Normalizing the Pursuit of Mental Health in Medical School
With the recent deaths of fashion designer Kate Spade and celebrity chef Anthony Bourdain, suicide prevention has become part of a growing national dialogue on mental health. It has challenged some of our preconceived notions about who might be at risk for suicidal ideation and how we can address it.
Across the country, medical students are being trained to screen for signs of depression in their patients. What some may not realize, however, is that the mental health and well-being of these future healers is of equal importance.
As the Vice Dean for Medical Education at the Keck School of Medicine of USC, my charge is to support medical students on their four-year journey and promote their wellness. In practice, we are witness to both joy and pain.
Tragedy touched our program a few years ago with the suicide of a medical student, adding urgency to a conversation about emotional well-being we had initiated some years earlier.
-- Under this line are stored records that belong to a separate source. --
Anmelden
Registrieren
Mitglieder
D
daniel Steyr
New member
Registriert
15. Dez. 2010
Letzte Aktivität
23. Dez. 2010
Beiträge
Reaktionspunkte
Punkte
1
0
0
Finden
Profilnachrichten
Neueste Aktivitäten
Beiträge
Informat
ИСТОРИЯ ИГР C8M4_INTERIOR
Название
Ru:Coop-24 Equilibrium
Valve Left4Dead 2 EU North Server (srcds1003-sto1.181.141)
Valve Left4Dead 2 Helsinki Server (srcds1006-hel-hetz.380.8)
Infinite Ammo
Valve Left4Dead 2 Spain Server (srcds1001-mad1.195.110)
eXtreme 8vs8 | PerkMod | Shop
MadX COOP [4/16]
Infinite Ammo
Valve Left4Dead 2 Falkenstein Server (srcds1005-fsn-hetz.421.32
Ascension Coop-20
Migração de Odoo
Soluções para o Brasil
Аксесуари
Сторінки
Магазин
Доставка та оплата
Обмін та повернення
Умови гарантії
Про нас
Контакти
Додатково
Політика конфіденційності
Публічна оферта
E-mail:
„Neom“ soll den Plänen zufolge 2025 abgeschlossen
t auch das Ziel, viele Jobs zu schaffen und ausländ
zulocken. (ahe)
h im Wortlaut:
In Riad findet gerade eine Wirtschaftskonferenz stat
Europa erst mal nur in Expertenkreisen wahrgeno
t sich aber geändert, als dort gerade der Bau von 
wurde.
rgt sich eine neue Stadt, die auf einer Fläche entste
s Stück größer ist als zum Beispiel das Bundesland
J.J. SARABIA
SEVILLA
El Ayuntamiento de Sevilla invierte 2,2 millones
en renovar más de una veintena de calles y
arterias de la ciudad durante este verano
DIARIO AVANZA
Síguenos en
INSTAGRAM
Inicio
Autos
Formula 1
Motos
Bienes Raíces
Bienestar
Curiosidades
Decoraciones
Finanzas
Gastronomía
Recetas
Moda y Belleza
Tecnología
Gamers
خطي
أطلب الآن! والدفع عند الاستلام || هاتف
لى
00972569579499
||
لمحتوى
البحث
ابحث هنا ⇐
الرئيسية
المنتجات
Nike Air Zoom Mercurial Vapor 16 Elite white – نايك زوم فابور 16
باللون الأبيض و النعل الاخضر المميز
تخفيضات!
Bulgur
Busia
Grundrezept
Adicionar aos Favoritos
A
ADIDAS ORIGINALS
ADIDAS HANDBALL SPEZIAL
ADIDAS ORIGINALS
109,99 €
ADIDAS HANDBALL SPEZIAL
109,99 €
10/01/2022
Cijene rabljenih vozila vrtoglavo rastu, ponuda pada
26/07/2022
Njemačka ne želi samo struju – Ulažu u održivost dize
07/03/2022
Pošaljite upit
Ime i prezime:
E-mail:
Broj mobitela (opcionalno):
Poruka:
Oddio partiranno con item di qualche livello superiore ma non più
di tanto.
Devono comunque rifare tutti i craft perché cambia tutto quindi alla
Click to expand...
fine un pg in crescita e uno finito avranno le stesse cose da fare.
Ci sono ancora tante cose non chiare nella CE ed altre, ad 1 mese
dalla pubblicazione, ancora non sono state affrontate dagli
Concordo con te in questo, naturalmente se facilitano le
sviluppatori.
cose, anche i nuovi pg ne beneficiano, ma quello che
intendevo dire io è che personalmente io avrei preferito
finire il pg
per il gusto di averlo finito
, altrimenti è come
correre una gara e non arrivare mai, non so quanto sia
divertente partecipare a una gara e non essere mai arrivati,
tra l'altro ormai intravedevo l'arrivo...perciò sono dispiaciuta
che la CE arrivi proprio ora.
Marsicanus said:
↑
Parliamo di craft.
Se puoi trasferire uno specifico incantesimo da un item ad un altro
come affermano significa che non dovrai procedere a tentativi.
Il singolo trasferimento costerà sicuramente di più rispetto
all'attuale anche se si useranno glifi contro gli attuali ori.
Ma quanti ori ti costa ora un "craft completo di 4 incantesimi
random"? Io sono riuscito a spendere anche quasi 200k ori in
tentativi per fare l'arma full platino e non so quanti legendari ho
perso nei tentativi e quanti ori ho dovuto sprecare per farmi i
Truth be told, it’s challenging to gauge the exact prevalence of suicide among medical students. There is no national repository of information on the country’s 80,000 medical students and until very recently, research was scarcely more than anecdotal. In a 2016 Washington Post article, Dr. Nathaniel Morris wrote that “few studies have addressed the issue, with varying results. But suicide is a major issue for medical schools. In surveys, roughly 10 percent of medical students have reported having thoughts of killing themselves within the past year.”
Thankfully, the research drought may be ending. A study published in the December 2016 issue of The Journal of the American Medical Association — an edition devoted to medical education — found a high rate of depression and suicidal ideation among medical students. A review and analysis of nearly 200 studies involving 129,000 medical students in 47 countries found that the prevalence of depression or depressive symptoms was 27 percent, that 11 percent reported suicidal ideation during medical school and only about 16 percent of students who screened positive for depression reportedly sought treatment.
We have long known that stress rides along on this four-year journey, too often silently and in the shadows. Indeed, stress kicks in well before medical school begins; the typical medical school accepted just 7 percent of applicants in 2017–2018, according to U.S. News and World Report — and for many, stress doesn’t abate for years.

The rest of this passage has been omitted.